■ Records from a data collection
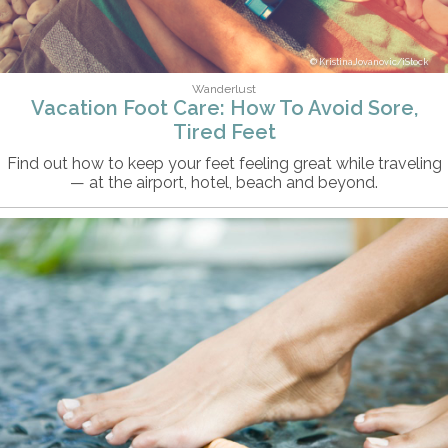
KristinaJovanovic/iStock
Wanderlust
Vacation Foot Care: How To Avoid Sore,
Tired Feet
Find out how to keep your feet feeling great while traveling
— at the airport, hotel, beach and beyond.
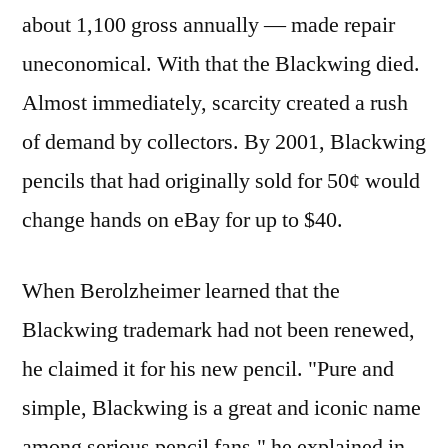
about 1,100 gross annually — made repair
uneconomical. With that the Blackwing died.
Almost immediately, scarcity created a rush
of demand by collectors. By 2001, Blackwing
pencils that had originally sold for 50¢ would
change hands on eBay for up to $40.
When Berolzheimer learned that the
Blackwing trademark had not been renewed,
he claimed it for his new pencil. "Pure and
simple, Blackwing is a great and iconic name
among serious pencil fans," he explained in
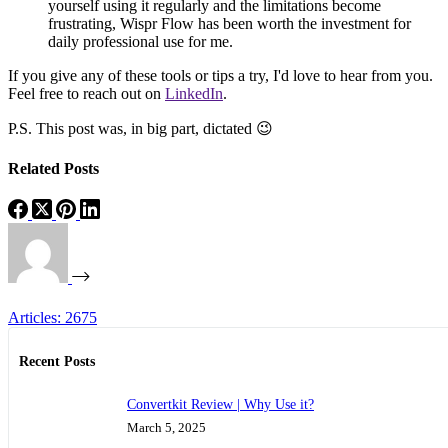
yourself using it regularly and the limitations become
frustrating, Wispr Flow has been worth the investment for
daily professional use for me.
If you give any of these tools or tips a try, I'd love to hear from you.
Feel free to reach out on
LinkedIn
.
P.S. This post was, in big part, dictated 😉
Related Posts
Articles: 2675
Recent Posts
Convertkit Review | Why Use it?
March 5, 2025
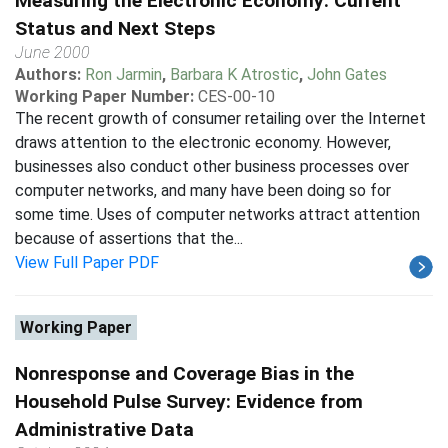
Measuring the Electronic Economy: Current
Status and Next Steps
June 2000
Authors:
Ron Jarmin
,
Barbara K Atrostic
,
John Gates
Working Paper Number:
CES-00-10
The recent growth of consumer retailing over the Internet
draws attention to the electronic economy. However,
businesses also conduct other business processes over
computer networks, and many have been doing so for
some time. Uses of computer networks attract attention
because of assertions that the...
View Full Paper PDF
Working Paper
Nonresponse and Coverage Bias in the
Household Pulse Survey: Evidence from
Administrative Data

■ TASK
Give back exactly the lines above from the one with "yourself using it" through the one with "Status and Next Steps", both included. Pictures don't belong in the copy.

■ WRITTEN ANSWER
yourself using it regularly and the limitations become
frustrating, Wispr Flow has been worth the investment for
daily professional use for me.
If you give any of these tools or tips a try, I'd love to hear from you.
Feel free to reach out on
LinkedIn
.
P.S. This post was, in big part, dictated 😉
Related Posts
Articles: 2675
Recent Posts
Convertkit Review | Why Use it?
March 5, 2025
Measuring the Electronic Economy: Current
Status and Next Steps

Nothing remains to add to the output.